Xref: utzoo comp.arch:10661 comp.misc:6566
Path: utzoo!utgpu!jarvis.csri.toronto.edu!rutgers!tut.cis.ohio-state.edu!gem.mps.ohio-state.edu!ginosko!uunet!zephyr!tektronix!sequent!jjb
From: jjb@sequent.UUCP (Jeff Berkowitz)
Newsgroups: comp.arch,comp.misc
Subject: long instructions & page faults
Keywords: TRON page fault page boundry
Message-ID: <18766@sequent.UUCP>
Date: 15 Jul 89 19:49:48 GMT
References: <32424@apple.Apple.COM> <226@arnor.UUCP> <33015@apple.Apple.COM> <29418@ism780c.isc.com> <1449@mdbs.UUCP>
Reply-To: jjb@sequent.UUCP (Jeff Berkowitz)
Organization: Sequent Computer Systems, Inc
Lines: 46

In article <1449@mdbs.UUCP> wsmith@mdbs.UUCP (Bill Smith) writes:
>
>What will happen when [a long] instruction crosses a page boundary and
>a page fault occurs?   Is there some trickery that must be written into
>the operating system to avoid thrashing when the instruction is restarted.
>
[Finally a legitimate architecture topic!]

I've seen the paging code for several "well known" CISCs (VAX, 68010/020,
ns32000, i386).  I'm not aware of any "trickery" THAT THE CPU DESIGNERS
PLANNED FOR being required on any of these machines.  The machine can
indeed fault on a piece of an instruction during a return from interrupt
or page fault.  If memory is sufficiently tight, the machine might thrash
here.  This is no more or less serious than thrashing because e.g. the two
data pages required for a block copy can't be kept in the working set.
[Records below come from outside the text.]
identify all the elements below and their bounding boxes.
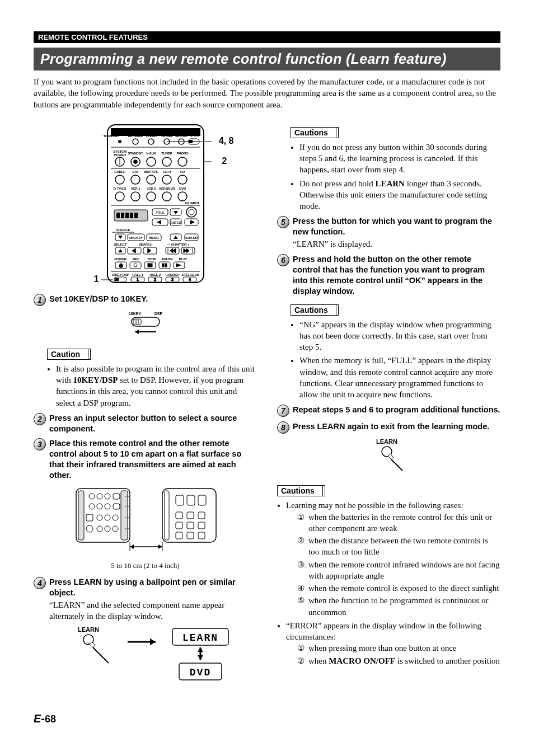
step-badge-2: 2	[34, 413, 46, 425]
step-1: 1 Set 10KEY/DSP to 10KEY.	[34, 294, 257, 306]
svg-text:3: 3	[171, 278, 174, 281]
step-8: 8 Press LEARN again to exit from the lea…	[277, 421, 500, 434]
cautions-r3-lead1: Learning may not be possible in the foll…	[286, 500, 500, 618]
step-3-title: Place this remote control and the other …	[49, 438, 257, 480]
svg-text:REC: REC	[132, 257, 139, 261]
svg-text:STOP: STOP	[147, 257, 156, 261]
step-badge-3: 3	[34, 438, 46, 450]
step-5-body: “LEARN” is displayed.	[293, 238, 500, 250]
step-1-title: Set 10KEY/DSP to 10KEY.	[49, 294, 257, 304]
step-badge-8: 8	[277, 421, 289, 434]
left-column: TRANSMIT RE-NAME CLEAR LEARN MACRO OFF O…	[34, 121, 257, 696]
svg-text:⏻: ⏻	[118, 263, 123, 268]
caution-1-item: It is also possible to program in the co…	[56, 363, 257, 408]
step-badge-1: 1	[34, 294, 46, 306]
cautions-r3-list: Learning may not be possible in the foll…	[277, 500, 500, 666]
svg-text:HALL 1: HALL 1	[132, 273, 144, 276]
caution-1-list: It is also possible to program in the co…	[47, 363, 257, 408]
svg-text:STANDBY: STANDBY	[128, 152, 143, 155]
svg-text:CLEAR: CLEAR	[146, 134, 157, 138]
svg-text:MENU: MENU	[149, 236, 158, 240]
cautions-r1-list: If you do not press any button within 30…	[291, 142, 500, 212]
right-column: Cautions If you do not press any button …	[277, 121, 500, 696]
svg-rect-57	[125, 213, 129, 218]
svg-text:2: 2	[154, 278, 156, 281]
svg-text:SUR.RD: SUR.RD	[185, 236, 198, 240]
learn-diagram: LEARN LEARN DVD	[34, 625, 257, 689]
cautions-r2-list: “NG” appears in the display window when …	[291, 319, 500, 401]
intro-paragraph: If you want to program functions not inc…	[34, 76, 500, 110]
svg-text:CD-R: CD-R	[162, 170, 171, 173]
svg-text:SEARCH: SEARCH	[138, 243, 152, 246]
svg-text:SOURCE: SOURCE	[116, 228, 130, 232]
svg-rect-151	[162, 489, 216, 542]
svg-text:DVD: DVD	[190, 667, 211, 678]
cautions-label-r1: Cautions	[291, 127, 336, 138]
step-6: 6 Press and hold the button on the other…	[277, 254, 500, 296]
svg-rect-146	[121, 491, 128, 540]
svg-text:LEARN: LEARN	[182, 632, 218, 644]
svg-text:4: 4	[189, 278, 191, 281]
svg-rect-129	[78, 491, 84, 540]
svg-text:10KEY: 10KEY	[128, 312, 141, 316]
svg-text:MACRO: MACRO	[188, 131, 200, 134]
switch-diagram-1: 10KEY DSP	[34, 309, 257, 336]
svg-point-2	[118, 140, 121, 143]
step-4-title: Press LEARN by using a ballpoint pen or …	[49, 577, 257, 598]
svg-rect-99	[162, 264, 164, 267]
step-8-title: Press LEARN again to exit from the learn…	[293, 421, 500, 432]
svg-text:DISPLAY: DISPLAY	[129, 236, 142, 240]
svg-text:10KEY DSP: 10KEY DSP	[111, 273, 129, 276]
step-4-body: “LEARN” and the selected component name …	[49, 599, 257, 622]
caution-label-1: Caution	[47, 349, 88, 360]
svg-rect-125	[133, 319, 141, 325]
svg-rect-55	[116, 213, 120, 218]
svg-text:PHONO: PHONO	[176, 152, 189, 155]
svg-text:CABLE: CABLE	[114, 170, 125, 173]
placement-diagram: 5 to 10 cm (2 to 4 inch)	[34, 484, 257, 570]
svg-text:1: 1	[137, 278, 139, 281]
svg-text:CD: CD	[180, 170, 185, 173]
svg-text:JAZZ CLUB: JAZZ CLUB	[181, 273, 199, 276]
svg-text:VCR 1: VCR 1	[130, 187, 140, 190]
cautions-r2-item-1: “NG” appears in the display window when …	[299, 319, 500, 353]
step-7: 7 Repeat steps 5 and 6 to program additi…	[277, 405, 500, 417]
step-2-title: Press an input selector button to select…	[49, 413, 257, 434]
svg-text:VCR 2: VCR 2	[146, 187, 156, 190]
step-5: 5 Press the button for which you want to…	[277, 216, 500, 250]
svg-text:PLAY: PLAY	[179, 257, 187, 261]
svg-text:LEARN: LEARN	[376, 438, 397, 445]
svg-text:TRANSMIT: TRANSMIT	[103, 134, 120, 138]
cautions-label-r2: Cautions	[291, 304, 336, 316]
svg-text:LEARN: LEARN	[78, 626, 99, 633]
callout-2: 2	[222, 156, 227, 166]
step-badge-5: 5	[277, 216, 289, 228]
svg-text:SELECT: SELECT	[114, 243, 127, 246]
step-2: 2 Press an input selector button to sele…	[34, 413, 257, 434]
remote-diagram: TRANSMIT RE-NAME CLEAR LEARN MACRO OFF O…	[67, 121, 224, 284]
svg-text:VCR3/DVR: VCR3/DVR	[158, 187, 175, 190]
cautions-r3-lead2: “ERROR” appears in the display window in…	[286, 620, 500, 666]
step-7-title: Repeat steps 5 and 6 to program addition…	[293, 405, 500, 415]
svg-rect-97	[148, 264, 152, 267]
svg-text:SAT: SAT	[132, 170, 138, 173]
section-header: REMOTE CONTROL FEATURES	[34, 31, 500, 43]
svg-text:DSP: DSP	[154, 312, 162, 316]
cautions-r2-item-2: When the memory is full, “FULL” appears …	[299, 355, 500, 400]
svg-rect-105	[115, 278, 119, 281]
remote-diagram-wrapper: TRANSMIT RE-NAME CLEAR LEARN MACRO OFF O…	[67, 121, 224, 286]
svg-rect-100	[165, 264, 167, 267]
svg-text:RE-NAME: RE-NAME	[128, 134, 143, 138]
svg-text:EX.INPUT: EX.INPUT	[184, 201, 199, 205]
cautions-r1-item-1: If you do not press any button within 30…	[299, 142, 500, 176]
callout-4-8: 4, 8	[219, 136, 234, 146]
svg-text:CHURCH: CHURCH	[165, 273, 179, 276]
svg-text:MD/TAPE: MD/TAPE	[144, 170, 158, 173]
svg-point-27	[134, 160, 137, 163]
step-badge-7: 7	[277, 405, 289, 417]
svg-text:MACRO: MACRO	[175, 134, 188, 138]
svg-text:LEARN: LEARN	[161, 134, 172, 138]
svg-text:POWER: POWER	[114, 153, 127, 157]
svg-rect-58	[130, 213, 133, 218]
step-6-title: Press and hold the button on the other r…	[293, 254, 500, 296]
Page boundries seem to be a fertile source of CPU hardware bugs, however.
On more than one of the processors in the list, achieving *reliable* page
fault response requires the operating system to contain bug workarounds
that can be described as "trickery" - dealing with registers that don't
contain the expected information if the fault occurred during the execution
of a certain opcode which happened to cross a page boundry, etc.

I imagine the page-fault-time (hardware) state save operations on heavily
pipelined CISCs like the 486 and 68040 must be extraordinarily complex.
Perhaps a designer out there can comment about this.  Current generation
RISCs achieve comparable (or better) performance with much lower
complexity in this area, yes?  Complexity always ends up costing money -
silicon that could have been used for functionality rather than sequencing
the state save operations, etc.

The now-defunct Culler 7 had a three stage instruction pipeline with
prebranching.  Return from interrupt (including page fault) involved
having the CPU refetch all the program memory containing all the
instructions that were in the pipeline at the time of the interrupt.
The machine was not interruptible during this time, so the kernel had
to guarantee that all the pages containing all this code were present
and wired down during the interrupt return.  Since the pipeline could
contain branches to branches, etc, this worked out to possibly four
separate pages.  As might be imagined, ensuring that all four pages
were wired down at interrupt return time happened caused significant
complexity in the OS.  I believe this translated into large time cost
in restarting faults, but have no measurements to prove it.
-- 
Jeff Berkowitz N6QOM			uunet!sequent!jjb
Sequent Computer Systems		Custom Systems Group